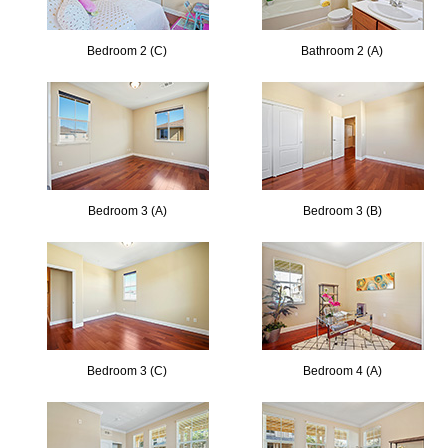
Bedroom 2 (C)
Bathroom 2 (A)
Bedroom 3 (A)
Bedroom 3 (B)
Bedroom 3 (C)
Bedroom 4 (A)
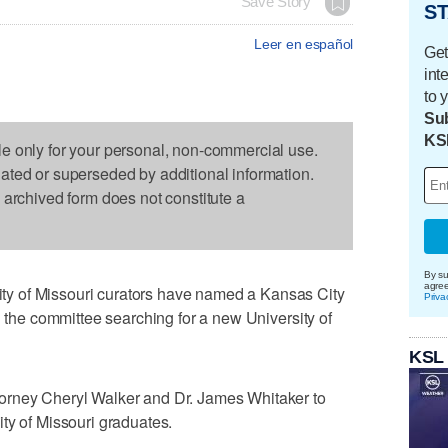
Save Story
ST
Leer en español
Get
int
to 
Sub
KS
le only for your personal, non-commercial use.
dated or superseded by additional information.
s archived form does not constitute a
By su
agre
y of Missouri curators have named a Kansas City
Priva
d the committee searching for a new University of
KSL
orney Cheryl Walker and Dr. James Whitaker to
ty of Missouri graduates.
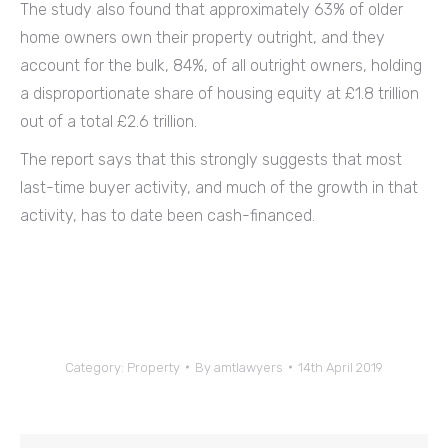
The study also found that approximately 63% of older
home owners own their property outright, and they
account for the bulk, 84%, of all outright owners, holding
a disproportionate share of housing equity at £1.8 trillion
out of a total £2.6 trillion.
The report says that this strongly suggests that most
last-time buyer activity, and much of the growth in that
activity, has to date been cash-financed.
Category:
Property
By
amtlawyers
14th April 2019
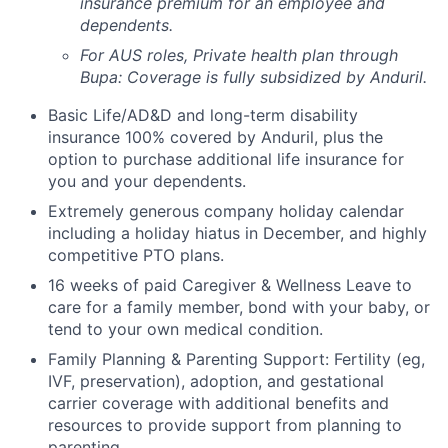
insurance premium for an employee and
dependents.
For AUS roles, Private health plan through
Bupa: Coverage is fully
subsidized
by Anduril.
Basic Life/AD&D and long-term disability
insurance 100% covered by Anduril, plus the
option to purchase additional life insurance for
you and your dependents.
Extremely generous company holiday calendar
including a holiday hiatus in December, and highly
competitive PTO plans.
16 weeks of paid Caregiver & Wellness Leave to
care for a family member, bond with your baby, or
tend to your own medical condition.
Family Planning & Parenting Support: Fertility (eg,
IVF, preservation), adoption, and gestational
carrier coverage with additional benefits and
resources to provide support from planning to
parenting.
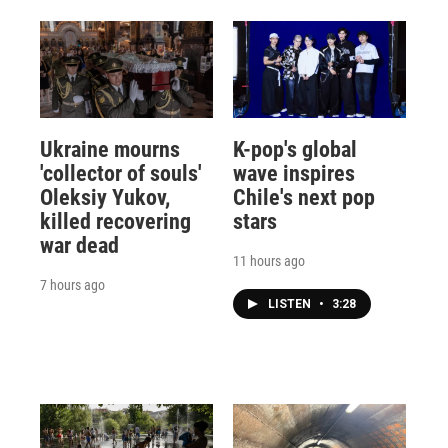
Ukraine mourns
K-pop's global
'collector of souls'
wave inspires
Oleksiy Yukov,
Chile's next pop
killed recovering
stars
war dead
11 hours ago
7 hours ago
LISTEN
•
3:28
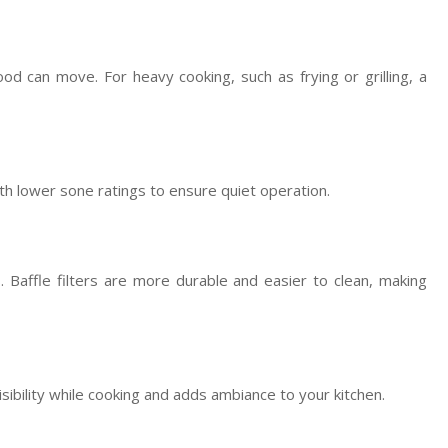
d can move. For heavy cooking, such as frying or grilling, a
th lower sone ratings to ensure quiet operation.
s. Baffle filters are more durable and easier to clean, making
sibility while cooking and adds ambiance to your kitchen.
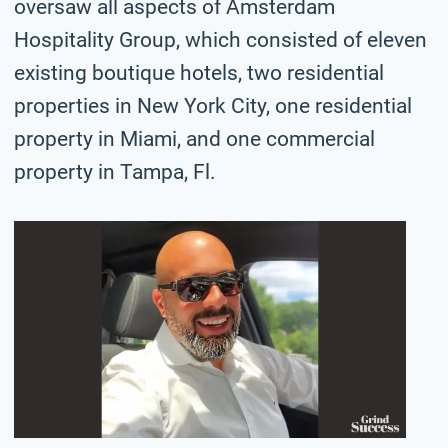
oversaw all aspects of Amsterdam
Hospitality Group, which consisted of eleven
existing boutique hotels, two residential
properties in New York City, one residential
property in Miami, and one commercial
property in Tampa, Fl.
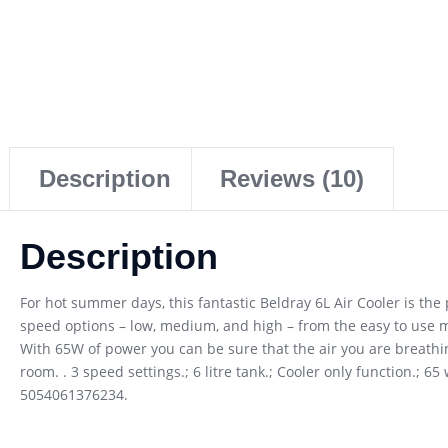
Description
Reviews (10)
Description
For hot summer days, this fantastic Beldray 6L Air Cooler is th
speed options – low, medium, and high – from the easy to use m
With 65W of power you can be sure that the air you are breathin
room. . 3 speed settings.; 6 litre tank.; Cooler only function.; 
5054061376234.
........
Problem description: Without any pictures, repeat the listing exactly.

Answer box:
Bedroom 2 (C)
Bathroom 2 (A)
Bedroom 3 (A)
Bedroom 3 (B)
Bedroom 3 (C)
Bedroom 4 (A)
Save Story
ST
Leer en español
Get
int
to 
Sub
KS
le only for your personal, non-commercial use.
dated or superseded by additional information.
s archived form does not constitute a
By su
agre
y of Missouri curators have named a Kansas City
Priva
d the committee searching for a new University of
KSL
orney Cheryl Walker and Dr. James Whitaker to
ty of Missouri graduates.
The study also found that approximately 63% of older
home owners own their property outright, and they
account for the bulk, 84%, of all outright owners, holding
a disproportionate share of housing equity at £1.8 trillion
out of a total £2.6 trillion.
The report says that this strongly suggests that most
last-time buyer activity, and much of the growth in that
activity, has to date been cash-financed.
Category:
Property
By
amtlawyers
14th April 2019
insurance premium for an employee and
dependents.
For AUS roles, Private health plan through
Bupa: Coverage is fully
subsidized
by Anduril.
Basic Life/AD&D and long-term disability
insurance 100% covered by Anduril, plus the
option to purchase additional life insurance for
you and your dependents.
Extremely generous company holiday calendar
including a holiday hiatus in December, and highly
competitive PTO plans.
16 weeks of paid Caregiver & Wellness Leave to
care for a family member, bond with your baby, or
tend to your own medical condition.
Family Planning & Parenting Support: Fertility (eg,
IVF, preservation), adoption, and gestational
carrier coverage with additional benefits and
resources to provide support from planning to
parenting.
Ukraine mourns
K-pop's global
'collector of souls'
wave inspires
Oleksiy Yukov,
Chile's next pop
killed recovering
stars
war dead
11 hours ago
7 hours ago
LISTEN
•
3:28
d can move. For heavy cooking, such as frying or grilling, a
th lower sone ratings to ensure quiet operation.
s. Baffle filters are more durable and easier to clean, making
sibility while cooking and adds ambiance to your kitchen.
oversaw all aspects of Amsterdam
Hospitality Group, which consisted of eleven
existing boutique hotels, two residential
properties in New York City, one residential
property in Miami, and one commercial
property in Tampa, Fl.
Description
Reviews (10)
Description
For hot summer days, this fantastic Beldray 6L Air Cooler is th
speed options – low, medium, and high – from the easy to use m
With 65W of power you can be sure that the air you are breathin
room. . 3 speed settings.; 6 litre tank.; Cooler only function.; 
5054061376234.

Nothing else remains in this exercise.